Friday, May 25, 2018

Thistles

This morning I was attacking the weeds in my garden.  Last year I broke my leg.  This kept me out of the garden entirely.  All the crops died. Surrounding native grasses mounted and invasion into the tilled area, spreading their rhizomes by the yard and intertwining them into a mat guaranteed to foul the tines of a tiller in a few feet.  Weeds then populated the spaces the grass had not.  I faced an untillable field of grass, wild mustard, foxtails and thistles which could only be put back into service as a garden by hand pulling the tall weeds.  As I was removing the thistles, I ruminated about Theophilus Thistle, the successful thistle sifter.  All I had heard was he "thrust thrice three thousand thistles through the thick of his thumb."  That was a greater quantity than all the thorns in both of my hands.  But I did not know the period of time Theophilus set this record.  Was 9000 thistles a lot, or an amazingly small number to accrue in a lifetime of thistle sifting?  After all, Theophilus was successful.  I imagined he was the heir of a thistle sifting business, being named Thistle.  He could have been the scion of many generations pursuing this enterprise.  Perhaps he became famous by inventing thornproof gloves. By the time I had exhausted speculation on the circumstances surrounding the tongue twister, my wheelbarrow was piled high with weeds.

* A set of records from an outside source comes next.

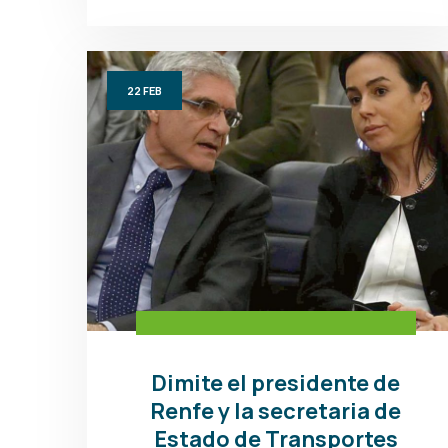
22
FEB
Dimite el presidente de
Renfe y la secretaria de
Estado de Transportes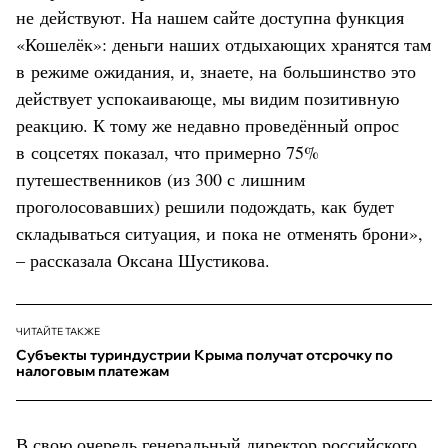
не действуют. На нашем сайте доступна функция
«Кошелёк»: деньги наших отдыхающих хранятся там
в режиме ожидания, и, знаете, на большинство это
действует успокаивающе, мы видим позитивную
реакцию. К тому же недавно проведённый опрос
в соцсетях показал, что примерно 75%
путешественников (из 300 с лишним
проголосовавших) решили подождать, как будет
складываться ситуация, и пока не отменять брони»,
– рассказала Оксана Шустикова.
ЧИТАЙТЕ ТАКЖЕ
Субъекты туриндустрии Крыма получат отсрочку по
налоговым платежам
В свою очередь генеральный директор российского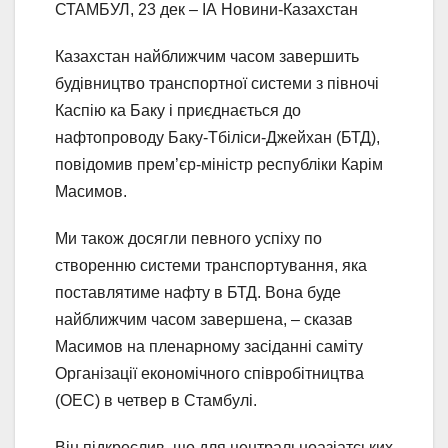
СТАМБУЛ, 23 дек – ІА Новини-Казахстан
Казахстан найближчим часом завершить
будівництво транспортної системи з півночі
Каспію ка Баку і приєднається до
нафтопроводу Баку-Тбіліси-Джейхан (БТД),
повідомив прем’єр-міністр республіки Карім
Масимов.
Ми також досягли певного успіху по
створенню системи транспортування, яка
поставлятиме нафту в БТД. Вона буде
найближчим часом завершена, – сказав
Масимов на пленарному засіданні саміту
Організації економічного співробітництва
(ОЕС) в четвер в Стамбулі.
Він підкреслив, що для центральноазіатських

After dumping the barrow, I began to contemplate the business of thistle sifting in general.  This led me to remember a particularly hot afternoon in the summer of 1960.  I had dreamed of living and working on a farm all during my childhood.  Since I was lazier than the average child, my parents decided to teach me farming is hard work.  They sent me to Minnesota to spend the summer on my aunt and uncle's farm.  I was ecstatic.  This particular day, Uncle Ben informed me that a 40 acre field of oats had thistles growing in it.  When he harvested and sold the crop, the price he received would be reduced if there were thistle seed with the grain.  He had figured out how to prevent this from happening.  He welded a small, sharp blade to a rod.  My cousin David and I were to carry one of these into the field the thistles had invaded.  Working carefully, we were to find every thistle in bloom and with a swift diagonal chop, remove its head. With no blossom, the plant could not make seed.

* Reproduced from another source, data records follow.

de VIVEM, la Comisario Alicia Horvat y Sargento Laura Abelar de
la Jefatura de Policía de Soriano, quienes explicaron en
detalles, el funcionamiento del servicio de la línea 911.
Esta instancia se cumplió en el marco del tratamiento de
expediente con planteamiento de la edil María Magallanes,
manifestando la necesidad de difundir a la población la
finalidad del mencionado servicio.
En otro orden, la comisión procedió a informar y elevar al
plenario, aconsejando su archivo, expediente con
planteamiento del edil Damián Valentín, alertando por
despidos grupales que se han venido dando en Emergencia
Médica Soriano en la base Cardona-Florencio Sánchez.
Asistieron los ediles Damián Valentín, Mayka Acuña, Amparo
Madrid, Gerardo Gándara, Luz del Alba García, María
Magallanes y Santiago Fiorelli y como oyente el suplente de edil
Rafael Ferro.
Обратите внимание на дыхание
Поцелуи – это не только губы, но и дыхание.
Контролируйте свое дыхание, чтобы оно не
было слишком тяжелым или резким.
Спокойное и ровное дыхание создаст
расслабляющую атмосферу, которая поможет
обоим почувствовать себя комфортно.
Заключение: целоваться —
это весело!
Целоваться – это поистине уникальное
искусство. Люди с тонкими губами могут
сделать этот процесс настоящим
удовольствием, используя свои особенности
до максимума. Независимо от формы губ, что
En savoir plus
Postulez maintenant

David and I worked our way into a patch of thistle and began chopping. The blades were excellent for the job.  When we had curtailed one infestation, we spotted another one.  The temperature climbed into the nineties. We kept chopping until we saw no more thistles to execute.  I could see  salt on my arms from drying sweat as we trudged back to the farmhouse.  It was almost dinner time.  We were thirsty so we made Kool-Aid to drink before the meal.  We drank two pitchers in fifteen minutes.